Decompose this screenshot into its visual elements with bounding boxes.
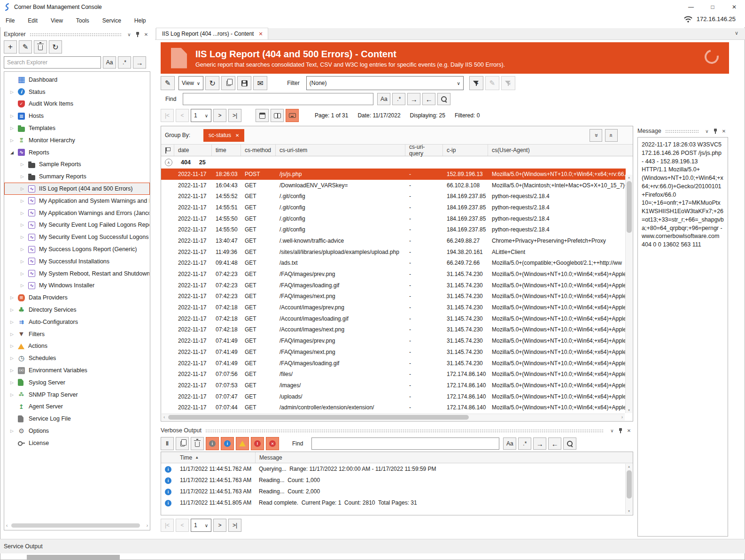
expander-icon[interactable] xyxy=(10,295,18,300)
tree-item[interactable]: Filters xyxy=(4,328,150,340)
menu-item[interactable]: Help xyxy=(134,17,146,24)
tree-item[interactable]: Actions xyxy=(4,340,150,353)
tree-item[interactable]: My Application and System Warnings and E… xyxy=(4,195,150,207)
menu-item[interactable]: Service xyxy=(102,17,121,24)
verbose-previous-page-button[interactable]: < xyxy=(176,519,189,532)
expander-icon[interactable] xyxy=(21,222,28,227)
next-page-button[interactable]: > xyxy=(213,109,226,122)
filter-dropdown[interactable]: (None) ∨ xyxy=(306,76,464,90)
message-close-icon[interactable]: ✕ xyxy=(720,127,728,135)
verbose-find-next-button[interactable]: → xyxy=(533,437,546,450)
regex-button[interactable]: .* xyxy=(118,56,131,69)
verbose-first-page-button[interactable]: |< xyxy=(161,519,174,532)
scroll-right-icon[interactable]: › xyxy=(621,414,623,420)
first-page-button[interactable]: |< xyxy=(161,109,174,122)
group-collapse-icon[interactable]: ∧ xyxy=(165,159,172,166)
column-date[interactable]: date xyxy=(174,145,212,156)
log-row[interactable]: 2022-11-17 14:55:50 GET /.git/config - 1… xyxy=(161,213,626,224)
verbose-copy-button[interactable] xyxy=(176,437,189,450)
log-row[interactable]: 2022-11-17 07:42:23 GET /FAQ/images/load… xyxy=(161,280,626,291)
edit-filter-button[interactable]: ✎ xyxy=(485,76,499,90)
log-row[interactable]: 2022-11-17 07:07:47 GET /uploads/ - 172.… xyxy=(161,391,626,402)
log-row[interactable]: 2022-11-17 14:55:50 GET /.git/config - 1… xyxy=(161,224,626,235)
tree-item[interactable]: Environment Variables xyxy=(4,364,150,376)
log-row[interactable]: 2022-11-17 18:26:03 POST /js/js.php - 15… xyxy=(161,169,626,180)
scroll-left-icon[interactable]: ‹ xyxy=(6,523,8,528)
scroll-down-icon[interactable]: ▾ xyxy=(626,509,632,513)
log-table-vertical-scrollbar[interactable]: ▴ ▾ xyxy=(625,175,632,413)
expander-icon[interactable] xyxy=(10,368,18,373)
expander-icon[interactable] xyxy=(10,332,18,337)
expander-icon[interactable] xyxy=(10,356,18,361)
log-table-horizontal-scrollbar[interactable]: ‹ › xyxy=(162,414,625,421)
tree-item[interactable]: Hosts xyxy=(4,110,150,122)
expander-icon[interactable] xyxy=(21,199,28,203)
scrollbar-thumb[interactable] xyxy=(627,181,632,233)
tree-item[interactable]: My Application Warnings and Errors (Janc… xyxy=(4,207,150,219)
verbose-regex-button[interactable]: .* xyxy=(518,437,531,450)
search-input[interactable] xyxy=(4,56,101,69)
tree-item[interactable]: License xyxy=(4,437,150,449)
log-row[interactable]: 2022-11-17 11:49:36 GET /sites/all/libra… xyxy=(161,246,626,258)
tree-item[interactable]: My Success Logons Report (Generic) xyxy=(4,243,150,255)
scrollbar-thumb[interactable] xyxy=(168,415,469,420)
tree-item[interactable]: Summary Reports xyxy=(4,170,150,183)
log-row[interactable]: 2022-11-17 09:41:48 GET /ads.txt - 66.24… xyxy=(161,258,626,269)
page-select[interactable]: 1 ∨ xyxy=(191,109,211,122)
tree-item[interactable]: Audit Work Items xyxy=(4,98,150,110)
log-row[interactable]: 2022-11-17 07:07:53 GET /images/ - 172.1… xyxy=(161,380,626,391)
column-cs-uri-stem[interactable]: cs-uri-stem xyxy=(276,145,405,156)
book-view-button[interactable] xyxy=(271,109,284,122)
last-page-button[interactable]: >| xyxy=(228,109,241,122)
search-go-button[interactable]: → xyxy=(133,56,146,69)
tree-item[interactable]: My Security Event Log Successful Logons … xyxy=(4,231,150,243)
explorer-menu-chevron-icon[interactable]: ∨ xyxy=(125,30,133,38)
expander-icon[interactable] xyxy=(10,150,18,155)
save-button[interactable] xyxy=(237,76,251,90)
refresh-report-button[interactable]: ↻ xyxy=(205,76,219,90)
log-row[interactable]: 2022-11-17 16:04:43 GET /DownloadENV_VAR… xyxy=(161,180,626,191)
toggle-critical-messages-button[interactable]: ✕ xyxy=(266,437,279,450)
refresh-button[interactable]: ↻ xyxy=(49,40,62,54)
expander-icon[interactable] xyxy=(10,114,18,118)
find-input[interactable] xyxy=(183,93,373,105)
chip-close-icon[interactable]: ✕ xyxy=(235,133,239,138)
expander-icon[interactable] xyxy=(10,380,18,385)
scrollbar-thumb[interactable] xyxy=(627,470,632,499)
log-row[interactable]: 2022-11-17 07:42:18 GET /Account/images/… xyxy=(161,313,626,324)
tree-item[interactable]: Directory Services xyxy=(4,304,150,316)
column-user-agent[interactable]: cs(User-Agent) xyxy=(488,145,633,156)
find-next-button[interactable]: → xyxy=(407,93,420,105)
previous-page-button[interactable]: < xyxy=(176,109,189,122)
tab-close-icon[interactable]: ✕ xyxy=(258,31,263,37)
log-row[interactable]: 2022-11-17 07:41:49 GET /FAQ/images/load… xyxy=(161,358,626,369)
toggle-error-messages-button[interactable]: ! xyxy=(251,437,264,450)
log-row[interactable]: 2022-11-17 07:41:49 GET /FAQ/images/next… xyxy=(161,346,626,358)
delete-button[interactable] xyxy=(34,40,47,54)
log-row[interactable]: 2022-11-17 07:42:23 GET /FAQ/images/prev… xyxy=(161,268,626,280)
message-pin-icon[interactable] xyxy=(711,127,720,135)
column-message[interactable]: Message xyxy=(255,452,633,463)
tree-item[interactable]: Data Providers xyxy=(4,292,150,304)
scroll-right-icon[interactable]: › xyxy=(147,523,148,528)
verbose-row[interactable]: i 11/17/2022 11:44:51.762 AM Querying...… xyxy=(161,463,633,475)
expander-icon[interactable] xyxy=(21,162,28,167)
menu-item[interactable]: File xyxy=(6,17,15,24)
find-regex-button[interactable]: .* xyxy=(392,93,405,105)
expander-icon[interactable] xyxy=(10,90,18,94)
expander-icon[interactable] xyxy=(21,235,28,239)
verbose-last-page-button[interactable]: >| xyxy=(228,519,241,532)
tree-item[interactable]: Status xyxy=(4,86,150,98)
calendar-button[interactable] xyxy=(256,109,269,122)
verbose-clear-button[interactable] xyxy=(191,437,204,450)
verbose-page-select[interactable]: 1 ∨ xyxy=(191,519,211,532)
expander-icon[interactable] xyxy=(10,126,18,130)
edit-button[interactable]: ✎ xyxy=(19,40,32,54)
column-cs-uri-query[interactable]: cs-uri-query xyxy=(405,145,443,156)
minimize-button[interactable]: — xyxy=(680,0,702,14)
verbose-search-button[interactable] xyxy=(563,437,576,450)
tab-iis-log-report[interactable]: IIS Log Report (404 ...rors) - Content ✕ xyxy=(156,28,268,39)
keyboard-view-button[interactable] xyxy=(286,109,299,122)
expander-icon[interactable] xyxy=(10,344,18,348)
tree-item[interactable]: Auto-Configurators xyxy=(4,316,150,328)
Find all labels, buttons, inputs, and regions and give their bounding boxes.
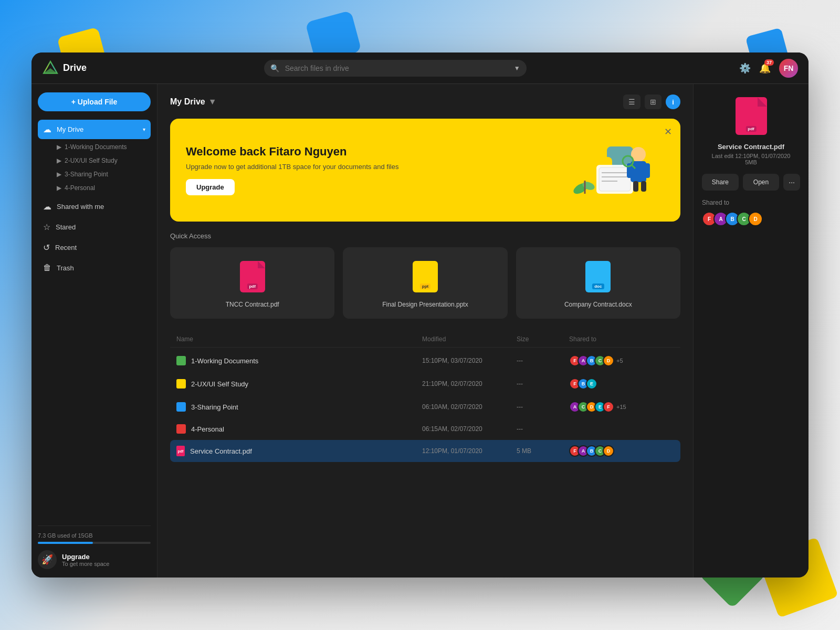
- file-name-3: 4-Personal: [191, 425, 224, 433]
- banner-close-button[interactable]: ✕: [664, 126, 672, 138]
- sidebar-item-my-drive[interactable]: ☁ My Drive ▾: [38, 120, 151, 139]
- search-bar[interactable]: 🔍 ▼: [264, 60, 527, 77]
- welcome-banner: Welcome back Fitaro Nguyen Upgrade now t…: [170, 119, 680, 222]
- sub-item-arrow-1: ▶: [57, 143, 61, 151]
- trash-icon: 🗑: [43, 263, 51, 272]
- banner-subtitle: Upgrade now to get additional 1TB space …: [186, 163, 560, 171]
- sidebar-sub-sharing-point[interactable]: ▶ 3-Sharing Point: [52, 167, 151, 181]
- recent-label: Recent: [55, 244, 77, 251]
- file-name-1: 2-UX/UI Self Study: [191, 380, 248, 388]
- breadcrumb-label: My Drive: [170, 97, 205, 107]
- storage-fill: [38, 542, 93, 544]
- recent-icon: ↺: [43, 243, 50, 253]
- upgrade-title: Upgrade: [62, 553, 110, 561]
- sidebar-sub-working-docs[interactable]: ▶ 1-Working Documents: [52, 140, 151, 154]
- quick-access-label-1: Final Design Presentation.pptx: [353, 301, 497, 308]
- stared-label: Stared: [56, 223, 76, 231]
- star-icon: ☆: [43, 222, 50, 232]
- quick-access-card-2[interactable]: doc Company Contract.docx: [516, 247, 680, 319]
- sidebar-footer: 7.3 GB used of 15GB 🚀 Upgrade To get mor…: [38, 526, 151, 569]
- sub-item-arrow-4: ▶: [57, 184, 61, 192]
- folder-icon-2: [176, 402, 186, 412]
- file-modified-0: 15:10PM, 03/07/2020: [422, 357, 517, 364]
- trash-label: Trash: [57, 264, 74, 272]
- table-row[interactable]: 3-Sharing Point 06:10AM, 02/07/2020 --- …: [170, 396, 680, 418]
- search-input[interactable]: [264, 60, 527, 77]
- drive-logo-icon: [42, 60, 59, 77]
- share-button[interactable]: Share: [702, 174, 739, 191]
- breadcrumb-arrow[interactable]: ▼: [208, 97, 217, 107]
- avatar-sm: F: [603, 401, 614, 413]
- title-bar-right: ⚙️ 🔔 37 FN: [739, 59, 798, 78]
- preview-icon: pdf: [733, 94, 770, 138]
- sidebar-item-stared[interactable]: ☆ Stared: [38, 217, 151, 237]
- file-name-cell: 1-Working Documents: [176, 356, 422, 365]
- breadcrumb: My Drive ▼: [170, 97, 217, 107]
- content-header: My Drive ▼ ☰ ⊞ i: [170, 94, 680, 109]
- svg-rect-16: [641, 181, 646, 192]
- svg-rect-14: [643, 163, 650, 178]
- sub-item-label-4: 4-Personal: [65, 184, 95, 192]
- sidebar-item-trash[interactable]: 🗑 Trash: [38, 258, 151, 277]
- main-layout: + Upload File ☁ My Drive ▾ ▶ 1-Working D…: [32, 84, 808, 578]
- avatar-sm: E: [586, 378, 597, 390]
- svg-rect-15: [633, 181, 638, 192]
- shared-with-me-label: Shared with me: [57, 203, 104, 211]
- shared-avatars-0: F A B C D +5: [569, 355, 674, 366]
- sub-item-label-3: 3-Sharing Point: [65, 171, 108, 178]
- file-table: Name Modified Size Shared to 1-Working D…: [170, 331, 680, 462]
- sidebar-item-shared-with-me[interactable]: ☁ Shared with me: [38, 197, 151, 216]
- grid-view-button[interactable]: ⊞: [645, 94, 662, 109]
- table-row-selected[interactable]: pdf Service Contract.pdf 12:10PM, 01/07/…: [170, 440, 680, 462]
- notifications-button[interactable]: 🔔 37: [759, 62, 771, 74]
- more-options-button[interactable]: ···: [783, 174, 800, 191]
- quick-access-card-0[interactable]: pdf TNCC Contract.pdf: [170, 247, 334, 319]
- file-size-1: ---: [517, 380, 569, 387]
- quick-access-label-0: TNCC Contract.pdf: [181, 301, 324, 308]
- col-size: Size: [517, 335, 569, 343]
- sidebar-sub-ux-study[interactable]: ▶ 2-UX/UI Self Study: [52, 154, 151, 167]
- upload-button[interactable]: + Upload File: [38, 92, 151, 111]
- file-name-cell: 4-Personal: [176, 424, 422, 434]
- pdf-row-icon: pdf: [176, 446, 185, 456]
- quick-access-title: Quick Access: [170, 232, 680, 240]
- quick-access-card-1[interactable]: ppt Final Design Presentation.pptx: [343, 247, 507, 319]
- file-name-cell: 2-UX/UI Self Study: [176, 379, 422, 388]
- search-icon: 🔍: [270, 64, 279, 72]
- sidebar-sub-personal[interactable]: ▶ 4-Personal: [52, 181, 151, 195]
- search-dropdown-icon[interactable]: ▼: [514, 65, 520, 72]
- avatar-count-2: +15: [616, 404, 626, 410]
- preview-last-edit: Last edit 12:10PM, 01/07/2020: [702, 153, 800, 159]
- content-area: My Drive ▼ ☰ ⊞ i Welcome back Fitaro Ngu…: [158, 84, 693, 578]
- info-button[interactable]: i: [666, 94, 680, 109]
- table-row[interactable]: 1-Working Documents 15:10PM, 03/07/2020 …: [170, 350, 680, 372]
- open-button[interactable]: Open: [743, 174, 780, 191]
- user-avatar[interactable]: FN: [779, 59, 798, 78]
- shared-icon: ☁: [43, 202, 51, 212]
- ppt-file-icon: ppt: [410, 258, 441, 296]
- upgrade-icon: 🚀: [38, 550, 57, 569]
- sub-item-label-1: 1-Working Documents: [65, 143, 127, 151]
- shared-avatar-panel: D: [748, 212, 763, 226]
- table-row[interactable]: 4-Personal 06:15AM, 02/07/2020 ---: [170, 419, 680, 439]
- sidebar-nav: ☁ My Drive ▾ ▶ 1-Working Documents ▶ 2-U…: [38, 120, 151, 526]
- list-view-button[interactable]: ☰: [623, 94, 640, 109]
- sidebar-item-recent[interactable]: ↺ Recent: [38, 238, 151, 257]
- my-drive-expand-icon: ▾: [143, 127, 145, 132]
- upgrade-area: 🚀 Upgrade To get more space: [38, 550, 151, 569]
- shared-to-label: Shared to: [702, 199, 800, 206]
- upgrade-info: Upgrade To get more space: [62, 553, 110, 567]
- shared-avatars-panel: F A B C D: [702, 212, 800, 226]
- upgrade-banner-button[interactable]: Upgrade: [186, 179, 235, 195]
- folder-icon-1: [176, 379, 186, 388]
- shared-avatars-4: F A B C D: [569, 445, 674, 457]
- file-name-0: 1-Working Documents: [191, 357, 258, 365]
- shared-avatars-2: A C D E F +15: [569, 401, 674, 413]
- settings-button[interactable]: ⚙️: [739, 62, 751, 74]
- file-modified-4: 12:10PM, 01/07/2020: [422, 447, 517, 455]
- table-header: Name Modified Size Shared to: [170, 331, 680, 348]
- table-row[interactable]: 2-UX/UI Self Study 21:10PM, 02/07/2020 -…: [170, 373, 680, 395]
- file-modified-2: 06:10AM, 02/07/2020: [422, 403, 517, 411]
- sidebar-sub-items: ▶ 1-Working Documents ▶ 2-UX/UI Self Stu…: [52, 140, 151, 195]
- title-bar: Drive 🔍 ▼ ⚙️ 🔔 37 FN: [32, 52, 808, 84]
+ + + + +
Goal of the exercise> Determine the number of lines in the listing that contain the string "scrollbar". Write that number and nothing else.

Answer to this problem> 5